Essentially, you need to own your birth by preparing for it the way you would prepare for, say, your wedding day. Research, weigh your options, familiarize yourself with what could happen if you choose one option over another and talk it out with your partner and doula. With all of the time you saved by not actually writing out and printing copies of your birth plan, you can now dedicate your energy to setting your birth intentions.

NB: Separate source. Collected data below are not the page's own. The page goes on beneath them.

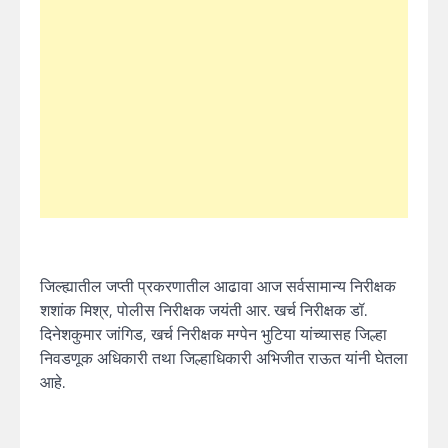
जिल्ह्यातील जप्ती प्रकरणातील आढावा आज सर्वसामान्य निरीक्षक
शशांक मिश्र, पोलीस निरीक्षक जयंती आर. खर्च निरीक्षक डॉ.
दिनेशकुमार जांगिड, खर्च निरीक्षक मग्पेन भुटिया यांच्यासह जिल्हा
निवडणूक अधिकारी तथा जिल्हाधिकारी अभिजीत राऊत यांनी घेतला
आहे.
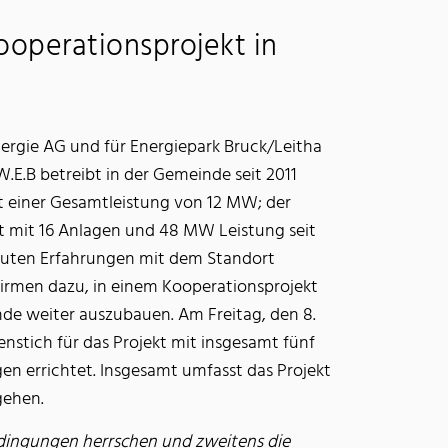
ooperationsprojekt in
nergie AG und für Energiepark Bruck/Leitha
.E.B betreibt in der Gemeinde seit 2011
 einer Gesamtleistung von 12 MW; der
t mit 16 Anlagen und 48 MW Leistung seit
 guten Erfahrungen mit dem Standort
irmen dazu, in einem Kooperationsprojekt
nde weiter auszubauen. Am Freitag, den 8.
atenstich für das Projekt mit insgesamt fünf
en errichtet. Insgesamt umfasst das Projekt
gehen.
edingungen herrschen und zweitens die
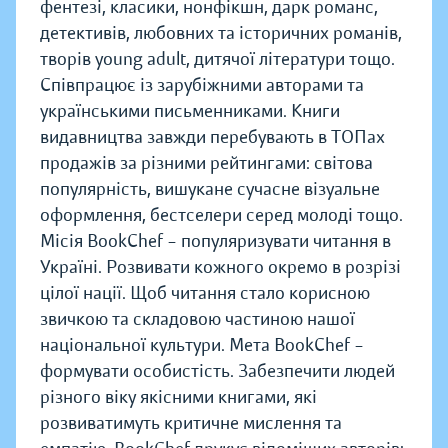
фентезі, класики, нонфікшн, дарк романс,
детективів, любовних та історичних романів,
творів young adult, дитячої літератури тощо.
Співпрацює із зарубіжними авторами та
українськими письменниками. Книги
видавництва завжди перебувають в ТОПах
продажів за різними рейтингами: світова
популярність, вишукане сучасне візуальне
оформлення, бестселери серед молоді тощо.
Місія BookChef – популяризувати читання в
Україні. Розвивати кожного окремо в розрізі
цілої нації. Щоб читання стало корисною
звичкою та складовою частиною нашої
національної культури. Мета BookChef –
формувати особистість. Забезпечити людей
різного віку якісними книгами, які
розвиватимуть критичне мислення та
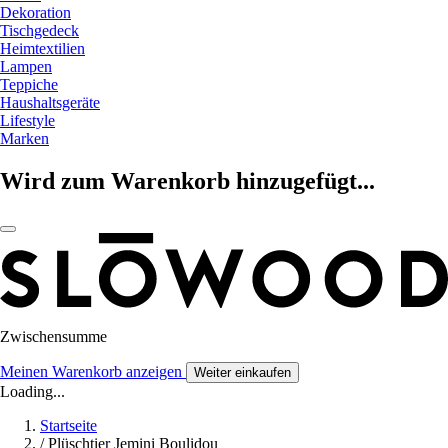
Dekoration
Tischgedeck
Heimtextilien
Lampen
Teppiche
Haushaltsgeräte
Lifestyle
Marken
Wird zum Warenkorb hinzugefügt...
Zwischensumme
Meinen Warenkorb anzeigen
Weiter einkaufen
Loading...
Startseite
/
Plüschtier Jemini Boulidou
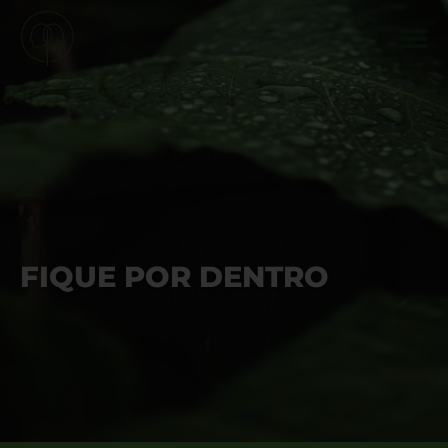
FIQUE POR DENTRO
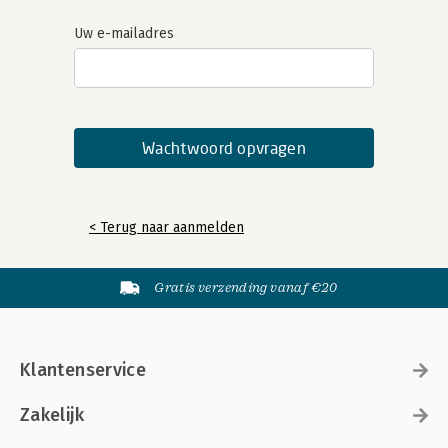
Uw e-mailadres
< Terug naar aanmelden
Gratis verzending vanaf €20
Klantenservice
Zakelijk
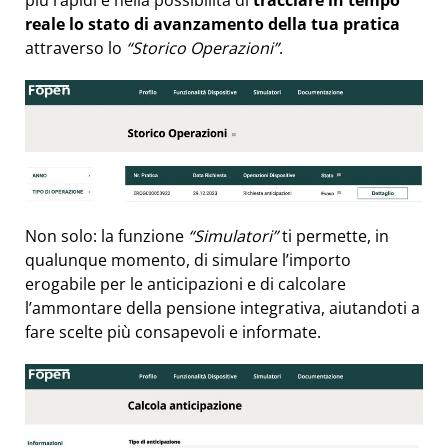
reale lo stato di avanzamento della tua pratica
attraverso lo
“Storico Operazioni”
.
Non solo: la funzione
“Simulatori”
ti permette, in
qualunque momento, di simulare l’importo
erogabile per le anticipazioni e di calcolare
l’ammontare della pensione integrativa, aiutandoti a
fare scelte più consapevoli e informate.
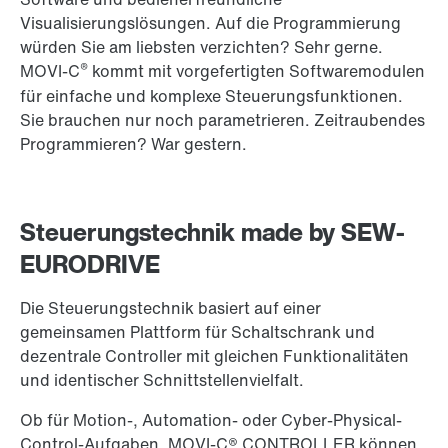
Visualisierungslösungen. Auf die Programmierung
würden Sie am liebsten verzichten? Sehr gerne.
®
MOVI-C
kommt mit vorgefertigten Softwaremodulen
für einfache und komplexe Steuerungsfunktionen.
Sie brauchen nur noch parametrieren. Zeitraubendes
Programmieren? War gestern.
Steuerungstechnik made by SEW-
EURODRIVE
Die Steuerungstechnik basiert auf einer
gemeinsamen Plattform für Schaltschrank und
dezentrale Controller mit gleichen Funktionalitäten
und identischer Schnittstellenvielfalt.
Ob für Motion-, Automation- oder Cyber-Physical-
Control-Aufgaben, MOVI-C® CONTROLLER können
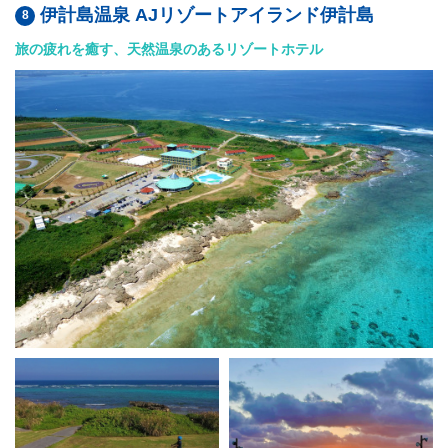
伊計島温泉 AJリゾートアイランド伊計島
旅の疲れを癒す、天然温泉のあるリゾートホテル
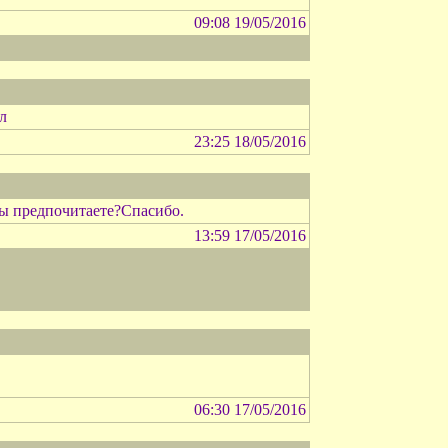
09:08 19/05/2016
л
23:25 18/05/2016
ры предпочитаете?Спасибо.
13:59 17/05/2016
06:30 17/05/2016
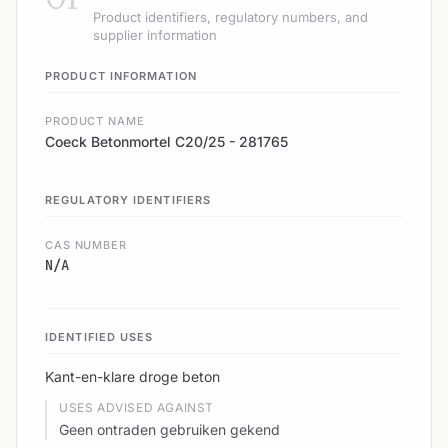
Product identifiers, regulatory numbers, and
supplier information
PRODUCT INFORMATION
PRODUCT NAME
Coeck Betonmortel C20/25 - 281765
REGULATORY IDENTIFIERS
CAS NUMBER
N/A
IDENTIFIED USES
Kant-en-klare droge beton
USES ADVISED AGAINST
Geen ontraden gebruiken gekend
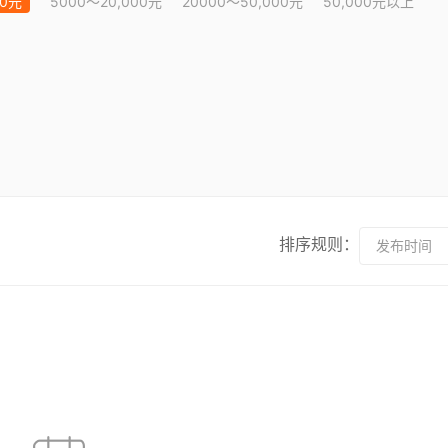
00元
5000～20,000元
20000～50,000元
50,000元以上
排序规则：
发布时间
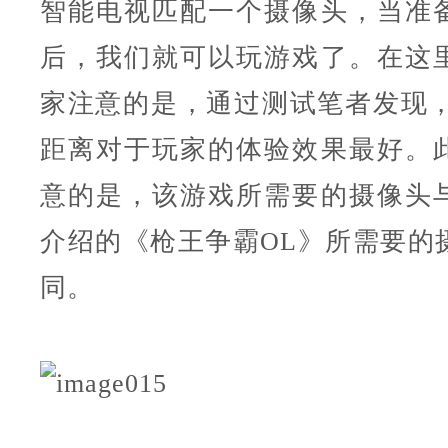
智能电视匹配一个摄像头，当准
后，我们就可以玩游戏了。在这
家注意的是，通过测试笔者发现，2
距离对于玩家的体验效果最好。
意的是，该游戏所需要的摄像头
介绍的《枪王争霸OL》所需要的
同。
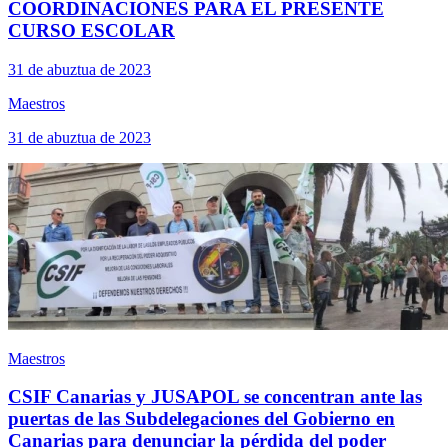
COORDINACIONES PARA EL PRESENTE
CURSO ESCOLAR
31 de abuztua de 2023
Maestros
31 de abuztua de 2023
Maestros
CSIF Canarias y JUSAPOL se concentran ante las
puertas de las Subdelegaciones del Gobierno en
Canarias para denunciar la pérdida del poder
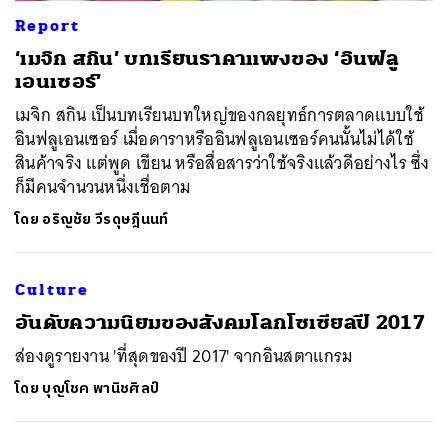
Report
‘เมจิก สกิน’ บทเรียนราคาแพงของ ‘อินฟลู
เอนเซอร์’
เมจิก สกิน เป็นบทเรียนบทใหญ่ของกลยุทธ์การตลาดแบบใช้
อินฟลูเอนเซอร์ เมื่อดาราหรืออินฟลูเอนเซอร์คนนั้นไม่ได้ใช้
สินค้าจริง แต่พูด เขียน หรือสื่อสารว่าใช้จริงแล้วดีอย่างไร ซึ่ง
ก็มีคนจำนวนหนึ่งเชื่อตาม
โดย
อริญชัย วีรดุษฎีนนท์
Culture
อันดับความนิยมของสังคมโลกโซเซียลปี 2017
ส่องดูรายงาน 'ที่สุดของปี 2017' จากอินสตาแกรม
โดย
บุญโชค พานิชศิลป์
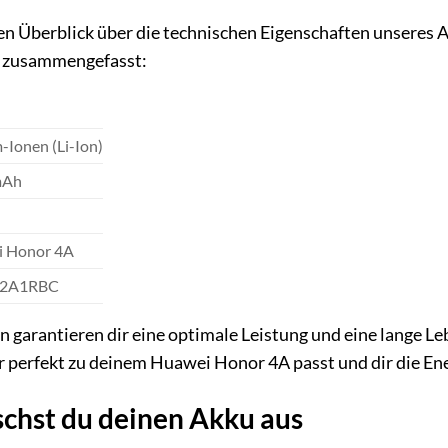
ten Überblick über die technischen Eigenschaften unseres A
ch zusammengefasst:
-Ionen (Li-Ion)
mAh
 Honor 4A
2A1RBC
 garantieren dir eine optimale Leistung und eine lange L
r perfekt zu deinem Huawei Honor 4A passt und dir die Ener
schst du deinen Akku aus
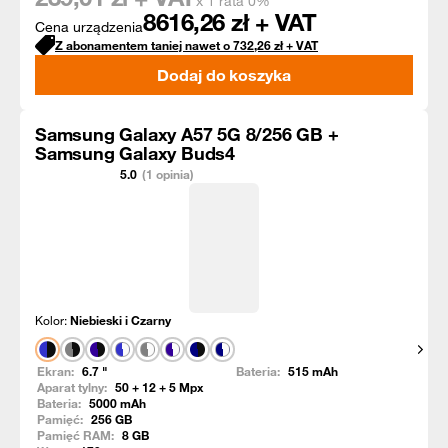
x 1 rata 0%
8616,26
zł + VAT
Cena urządzenia
Z abonamentem taniej nawet o
732,26
zł
+ VAT
Dodaj do koszyka
Samsung Galaxy A57 5G 8/256 GB +
Samsung Galaxy Buds4
5.0
(1 opinia)
Kolor:
Niebieski i Czarny
Pokaż
Ekran:
6.7
"
Bateria:
515
mAh
Aparat tylny:
50 + 12 + 5
Mpx
Bateria:
5000
mAh
Pamięć:
256
GB
Pamięć RAM:
8
GB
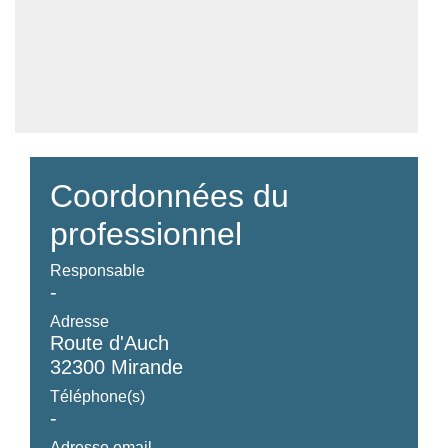
Coordonnées du
professionnel
Responsable
-
Adresse
Route d'Auch
32300 Mirande
Téléphone(s)
-
Adresse email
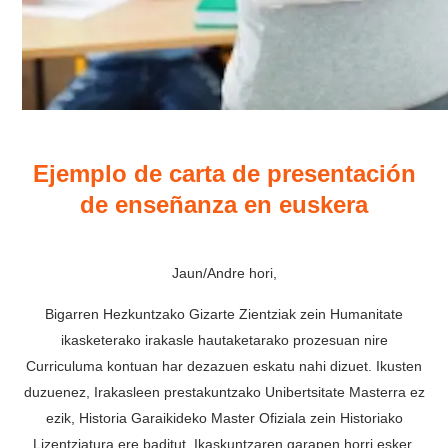
Ejemplo de carta de presentación
de enseñanza en euskera
Jaun/Andre hori,
Bigarren Hezkuntzako Gizarte Zientziak zein Humanitate
ikasketerako irakasle hautaketarako prozesuan nire
Curriculuma kontuan har dezazuen eskatu nahi dizuet. Ikusten
duzuenez, Irakasleen prestakuntzako Unibertsitate Masterra ez
ezik, Historia Garaikideko Master Ofiziala zein Historiako
Lizentziatura ere baditut. Ikaskuntzaren garapen horri esker,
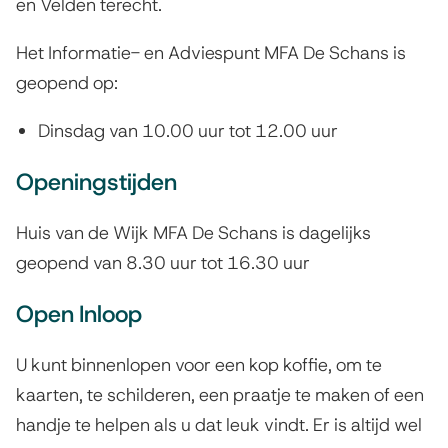
en Velden terecht.
Het Informatie- en Adviespunt MFA De Schans is
geopend op:
Dinsdag van 10.00 uur tot 12.00 uur
Openingstijden
Huis van de Wijk MFA De Schans is dagelijks
geopend van 8.30 uur tot 16.30 uur
Open Inloop
U kunt binnenlopen voor een kop koffie, om te
kaarten, te schilderen, een praatje te maken of een
handje te helpen als u dat leuk vindt. Er is altijd wel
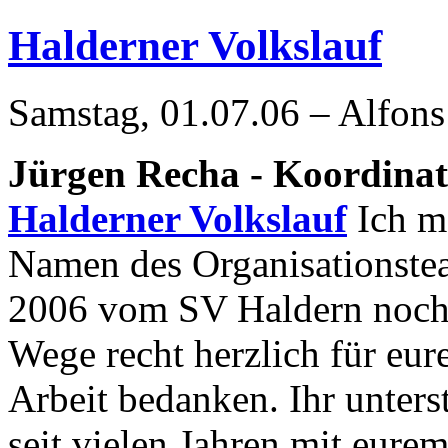
Halderner Volkslauf
Samstag, 01.07.06 – Alfons
Jürgen Recha - Koordinati
Halderner Volkslauf
Ich m
Namen des Organisationstea
2006 vom SV Haldern noch 
Wege recht herzlich für eure
Arbeit bedanken. Ihr unter
seit vielen Jahren mit eur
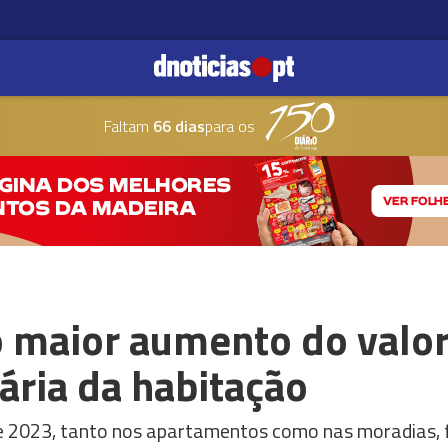
Faltam
66 dias
para os
 maior aumento do valo
ária da habitação
e 2023, tanto nos apartamentos como nas moradias, 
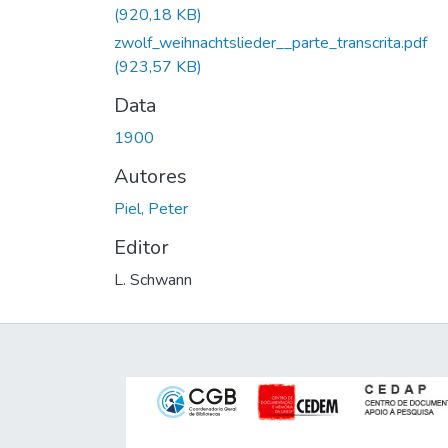
(920,18 KB)
zwolf_weihnachtslieder__parte_transcrita.pdf
(923,57 KB)
Data
1900
Autores
Piel, Peter
Editor
L. Schwann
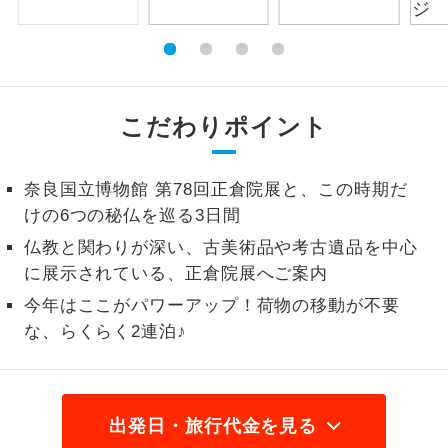
絶景
絶景スポットに立ち寄るコースです。
温泉
温泉地にも宿泊するコースです。
こだわりポイント
ご宿泊ホテルに露天風呂が付いていま
露天風呂
す。
奈良国立博物館 第78回正倉院展と、この時期だ
大浴場
ご宿泊ホテルに大浴場が付いています。
けの6つの秘仏を巡る3日間
仏教と関わりが深い、古美術品や考古遺品を中心
全てのお食事が付いていますので、お食
に展示されている、正倉院展へご案内
全食事付き
事の心配はいりません。（機内食を除
今年はここがパワーアップ！荷物の移動が不要
く）
な、らくらく2連泊♪
お部屋にてゆっくりとお召し上がりいた
お部屋食
だけます。
トラベルイヤ
周りの音を気にせず、ガイドさんの説明
出発日・旅行代金を見る
ホン
をじっくり聞くことができます。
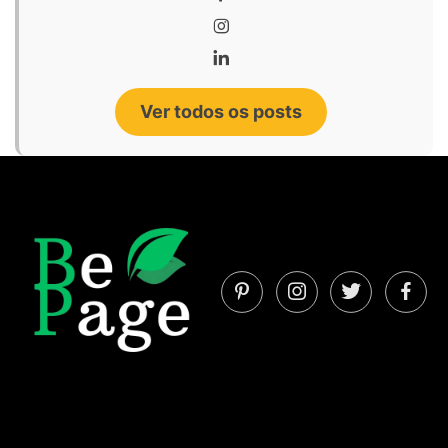
Ver todos os posts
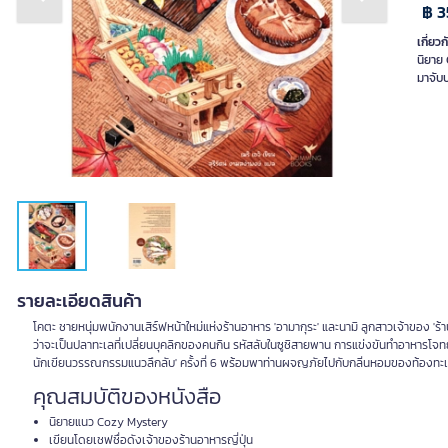
Previous slide
Next slide
฿ 3
เกี่ยวก
นิยาย
มาจับ
รายละเอียดสินค้า
โคตะ ชายหนุ่มพนักงานเสิร์ฟหน้าใหม่แห่งร้านอาหาร 'อามากุระ' และนามิ ลูกสาวเจ้าของ 'ร้าน
ว่าจะเป็นปลาทะเลที่เปลี่ยนบุคลิกของคนกิน รหัสลับในซูชิสายพาน การแข่งขันทำอาหารโจท
นักเขียนวรรณกรรมแนวลึกลับ' ครั้งที่ 6 พร้อมพาท่านผจญภัยไปกับกลิ่นหอมของท้องท
คุณสมบัติของหนังสือ
นิยายแนว Cozy Mystery
เขียนโดยเชฟชื่อดังเจ้าของร้านอาหารญี่ปุ่น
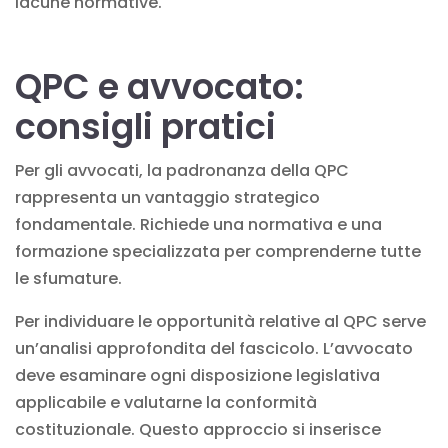
lacune normative.
QPC e avvocato:
consigli pratici
Per gli avvocati, la padronanza della QPC
rappresenta un vantaggio strategico
fondamentale. Richiede una
normativa e una
formazione
specializzata per comprenderne tutte
le sfumature.
Per individuare le opportunità relative al QPC serve
un’analisi approfondita del fascicolo. L’avvocato
deve esaminare ogni disposizione legislativa
applicabile e valutarne la conformità
costituzionale. Questo approccio si inserisce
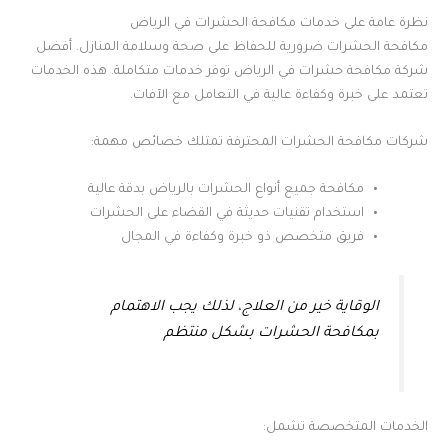
نظرة عامة على خدمات مكافحة الحشرات في الرياض
مكافحة الحشرات ضرورية للحفاظ على صحة وسلامة المنازل. أفضل
شركة مكافحة حشرات في الرياض توفر خدمات متكاملة. هذه الخدمات
تعتمد على خبرة وكفاءة عالية في التعامل مع الآفات.
شركات مكافحة الحشرات المحترفة تمتلك خصائص مهمة:
مكافحة جميع أنواع الحشرات بالرياض بدقة عالية
استخدام تقنيات حديثة في القضاء على الحشرات
فريق متخصص ذو خبرة وكفاءة في المجال
الوقاية خير من العلاج، لذلك يجب الاهتمام
بمكافحة الحشرات بشكل منتظم
الخدمات المتخصصة تشمل:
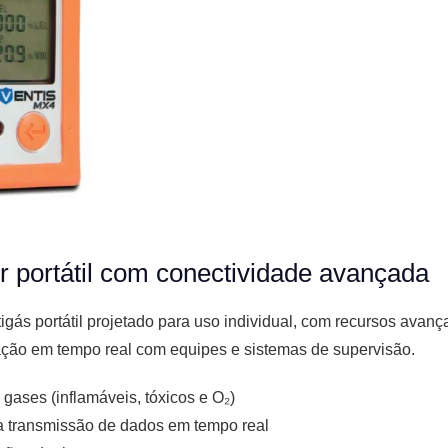
r portátil com conectividade avançada
igás portátil projetado para uso individual, com recursos avan
ção em tempo real com equipes e sistemas de supervisão.
gases (inflamáveis, tóxicos e O₂)
a transmissão de dados em tempo real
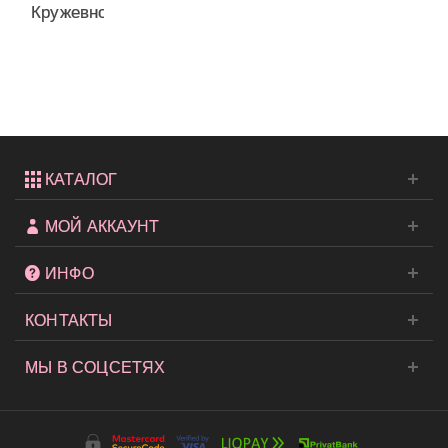
Кружевной
бюстгальтер
The...
КАТАЛОГ
МОЙ АККАУНТ
ИНФО
КОНТАКТЫ
МЫ В СОЦСЕТЯХ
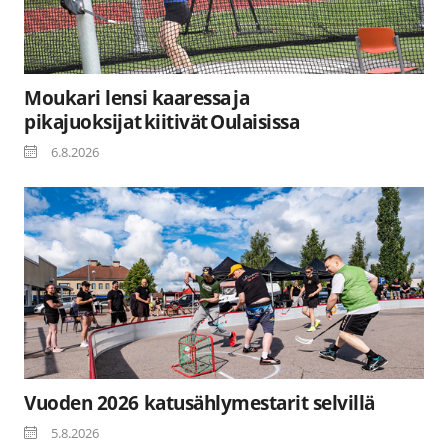
Moukari lensi kaaressa ja
pikajuoksijat kiitivät Oulaisissa
6.8.2026
Vuoden 2026 katusählymestarit selvillä
5.8.2026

Setting intentions is a lot like praying.
You state both out loud and in writing what decisions you’ve made regarding the situation at hand, and you leave it up to the Universe, God, the law of attraction etc. to guide those intentions into becoming your reality. The point of “planning” your birth in this way is that it helps you to stay positive and focus on all of the wonderful things that could happen instead of keeping you in a defensive place, fearful that no one will listen to you and that the things you are most scared of will happen anyway.
For example, instead of writing:
I prefer that an episiotomy is not performed.
My body will fully open to give birth to my baby.
Read the first one again. How does it make you feel? Are you visualizing an episiotomy and feeling (understandably) terrified?
Now read the second one. How do you feel? Are you visualizing your vagina slowly opening as your baby’s head is crowning? Are you imagining what it will be like when the rest of your baby’s body is born and you get to hold him or her on your chest?